Continuando con los sucesos de la enfermedad que me diagnosticaron a mis escasos quince, tuve que pasar más de dos años en reclusión después de haber ingresado al hospital en dos ocasiones. Podrás imaginar, querido lector, el shock para un adolescente de esa edad al verse coaptado sin poder asistir a la escuela ni compartir con nadie durante ese tiempo; espacio que aproveché para leer mil libros, hacer un álbum del alunizaje del Águila con Armstrong y Aldrin a bordo, escribía muy poco. Aunque la herida ya ha sanado y puedo platicarlo sin contemplaciones ni victimizarme. Si tengo amistades que me visitaban a los cuales agradezco de todo corazón su paciencia y disposición compasiva para llegar hasta el pueblo de Tlalpan, que en aquella época era una zona muy alejada de las zonas urbanas y comerciales de la ciudad. No me era permitido salir a la calle por el bajo nivel de defensas en mi organismo; estuve en un tratamiento de quimioterapia bastante agresivo por mucho tiempo, prácticamente un año, con inyecciones en la vena diariamente para eliminar las defensas en el cuerpo que estaban transformadas en su genética, por lo que cualquier catarro podría convertirse en una pulmonía. Sí, llegué a pensar que sería mejor no estar sufriendo y despedirme de este mundo, pero mi instinto fue más fuerte que la razón y los deseos. De lo más grave puedo suponer que fue la hemiplejía que sufrí a medio patio de la secundaria por ahí de 1968.
Con el tratamiento que me aplicaron (nada fácil de conseguir y muy caro, casi experimental) perdí todo el cabello, mi cabeza era una calva semicompleta nada redonda, más bien con forma puntiaguda, hube de comprarme una peluca por la vergüenza de mostrarme así, los adolescentes sufren mucho por su apariencia; mi color de piel era amarillo o blanco casi transparente; mis brazos aún tienen las cicatrices de cada inyección que me suministraban un detrás de la otra, y que paulatinamente se agotaban las áreas consideradas como adecuadas para seguir suministrando dicho medicamento, después de los brazos seguían las manos, luego los pies; tuvieron mis padres de contratar a un doctor especializado en extraer sangre de los niños prematuros porque mis maltratadas venas no daban más, era una sucesión de pequeños puntos negros seguidos de muchos más, uno tras otro por todas mis extremidades, como rosario sobre la piel. Los rayos catódicos de los televisores, al frío, el calor, el sol sobre todo, el aire agresivo, las bebidas y comidas que debían estar a temperatura ambiente para no afectar alguna otro órgano o sistema que pudiera activarse siendo éstos solo algunos de los precursores me dañaban.

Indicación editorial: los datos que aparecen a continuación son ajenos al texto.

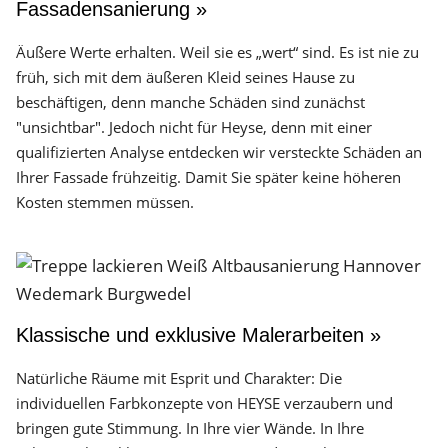
Fassadensanierung »
Äußere Werte erhalten. Weil sie es „wert“ sind. Es ist nie zu
früh, sich mit dem äußeren Kleid seines Hause zu
beschäftigen, denn manche Schäden sind zunächst
"unsichtbar". Jedoch nicht für Heyse, denn mit einer
qualifizierten Analyse entdecken wir versteckte Schäden an
Ihrer Fassade frühzeitig. Damit Sie später keine höheren
Kosten stemmen müssen.
Klassische und exklusive Malerarbeiten »
Natürliche Räume mit Esprit und Charakter: Die
individuellen Farbkonzepte von HEYSE verzaubern und
bringen gute Stimmung. In Ihre vier Wände. In Ihre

Sufrí dos colapsos o crisis de esta enfermedad muy fuertes cuando ya había pasado lo más difícil. Uno de ellos en Tequesquitengo donde me cuentan que esquié por casi una hora y de repente caí sin sentido en un jardín a orillas del lago sin poder reaccionar física ni mentalmente, iniciando así un vía crucis por diversos hospitales de la región; al seguro social de Jojutla, clínicas de lo familiar donde ninguna contaba con el instrumental, el personal ni medicamentos especializados. Me hicieron una serie de estudios que solo me maltrataron; una sonda porque no podía orinar, catéteres mal puestos -no había a dónde, las venas totalmente cicatrizadas-, un caso sin solución para esas épocas. Finalmente, mi amigo con el que viajé decidió llamarle a mi tía la doctora (en un chispazo de lucidez lo recordé, a las 24 horas el evento) que de inmediato pidió que me llevaran a un afamado hospital de la capital donde estuve por un corto periodo y luego trasladado a una clínica para recibir el tratamiento indicado, dos meses más. No fue fácil convencerme de tomar las medicinas de nuevo, mi mente no reaccionaba y, por el contrario, me rebelaba ante las disposiciones de los doctores especialistas que me querían tener amarrado de brazos a la camilla para que no me arrancara la sonda y el suero que tenía conectado a una mano. Escribí en aquella terrible situación todo lo que yo imaginaba me había pasado y mucho más, para mí era como una profecía que debía seguir…muchas locuras pero también proyecciones de lo que me hubiera gustado vivir en lugar de todo esto.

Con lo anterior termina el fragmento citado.